> **DATA IN THIS EXERCISE**:
*** Block opens ***

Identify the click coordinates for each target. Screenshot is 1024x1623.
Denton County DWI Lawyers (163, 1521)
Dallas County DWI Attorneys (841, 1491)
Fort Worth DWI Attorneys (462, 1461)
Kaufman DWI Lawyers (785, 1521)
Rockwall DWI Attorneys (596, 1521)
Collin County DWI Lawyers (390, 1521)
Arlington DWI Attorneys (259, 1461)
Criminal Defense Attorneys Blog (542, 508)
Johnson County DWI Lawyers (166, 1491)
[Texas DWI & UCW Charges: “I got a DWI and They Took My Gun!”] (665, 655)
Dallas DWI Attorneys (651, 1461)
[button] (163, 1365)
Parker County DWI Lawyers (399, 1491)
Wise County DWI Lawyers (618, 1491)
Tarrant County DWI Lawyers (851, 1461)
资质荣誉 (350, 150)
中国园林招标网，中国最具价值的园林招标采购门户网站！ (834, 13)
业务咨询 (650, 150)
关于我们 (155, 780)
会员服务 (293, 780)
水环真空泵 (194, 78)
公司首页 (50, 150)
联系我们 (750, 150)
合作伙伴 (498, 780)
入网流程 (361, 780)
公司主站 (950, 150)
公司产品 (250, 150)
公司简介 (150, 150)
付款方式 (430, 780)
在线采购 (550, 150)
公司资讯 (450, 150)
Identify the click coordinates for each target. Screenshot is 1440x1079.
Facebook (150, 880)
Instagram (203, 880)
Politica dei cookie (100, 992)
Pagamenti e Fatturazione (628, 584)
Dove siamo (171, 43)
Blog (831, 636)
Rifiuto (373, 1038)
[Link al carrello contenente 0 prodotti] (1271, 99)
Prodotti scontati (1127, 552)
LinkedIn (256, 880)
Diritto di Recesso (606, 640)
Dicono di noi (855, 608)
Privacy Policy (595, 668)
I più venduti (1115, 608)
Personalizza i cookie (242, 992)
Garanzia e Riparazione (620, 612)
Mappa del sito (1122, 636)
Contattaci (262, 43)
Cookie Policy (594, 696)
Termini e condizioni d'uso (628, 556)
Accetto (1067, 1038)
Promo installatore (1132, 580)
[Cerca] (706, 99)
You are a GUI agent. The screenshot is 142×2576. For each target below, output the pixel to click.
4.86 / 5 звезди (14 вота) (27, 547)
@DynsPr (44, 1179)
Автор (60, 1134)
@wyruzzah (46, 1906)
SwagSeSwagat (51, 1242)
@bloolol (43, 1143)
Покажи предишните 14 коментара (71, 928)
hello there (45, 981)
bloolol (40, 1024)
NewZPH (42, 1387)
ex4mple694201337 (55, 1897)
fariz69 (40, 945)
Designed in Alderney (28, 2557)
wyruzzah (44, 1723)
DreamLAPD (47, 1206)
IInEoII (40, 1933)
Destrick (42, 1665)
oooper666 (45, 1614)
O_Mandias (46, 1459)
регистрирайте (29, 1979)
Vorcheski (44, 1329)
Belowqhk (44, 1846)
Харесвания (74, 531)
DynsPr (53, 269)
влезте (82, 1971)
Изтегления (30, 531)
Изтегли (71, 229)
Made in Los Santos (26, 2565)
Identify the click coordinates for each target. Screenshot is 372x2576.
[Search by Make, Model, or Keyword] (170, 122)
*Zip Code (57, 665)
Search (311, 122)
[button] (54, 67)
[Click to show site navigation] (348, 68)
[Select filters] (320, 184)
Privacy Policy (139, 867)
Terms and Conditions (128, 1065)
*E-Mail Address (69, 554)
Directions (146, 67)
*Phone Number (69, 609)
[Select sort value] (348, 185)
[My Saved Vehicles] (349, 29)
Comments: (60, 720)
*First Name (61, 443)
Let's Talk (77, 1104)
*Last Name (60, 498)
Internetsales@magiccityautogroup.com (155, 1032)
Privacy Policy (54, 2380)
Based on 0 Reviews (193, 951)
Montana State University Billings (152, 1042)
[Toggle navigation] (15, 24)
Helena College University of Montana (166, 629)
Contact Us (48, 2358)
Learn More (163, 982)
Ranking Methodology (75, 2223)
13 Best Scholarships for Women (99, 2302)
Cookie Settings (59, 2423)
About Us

*** Block closes ***

> **WORK ORDER**: Only the lines from the beginning of the listing through the line containing "Dallas DWI Attorneys (651, 1461)" are wanted, each restated word for word.

> **REPLY TO THE EXERCISE**:
Identify the click coordinates for each target. Screenshot is 1024x1623.
Denton County DWI Lawyers (163, 1521)
Dallas County DWI Attorneys (841, 1491)
Fort Worth DWI Attorneys (462, 1461)
Kaufman DWI Lawyers (785, 1521)
Rockwall DWI Attorneys (596, 1521)
Collin County DWI Lawyers (390, 1521)
Arlington DWI Attorneys (259, 1461)
Criminal Defense Attorneys Blog (542, 508)
Johnson County DWI Lawyers (166, 1491)
[Texas DWI & UCW Charges: “I got a DWI and They Took My Gun!”] (665, 655)
Dallas DWI Attorneys (651, 1461)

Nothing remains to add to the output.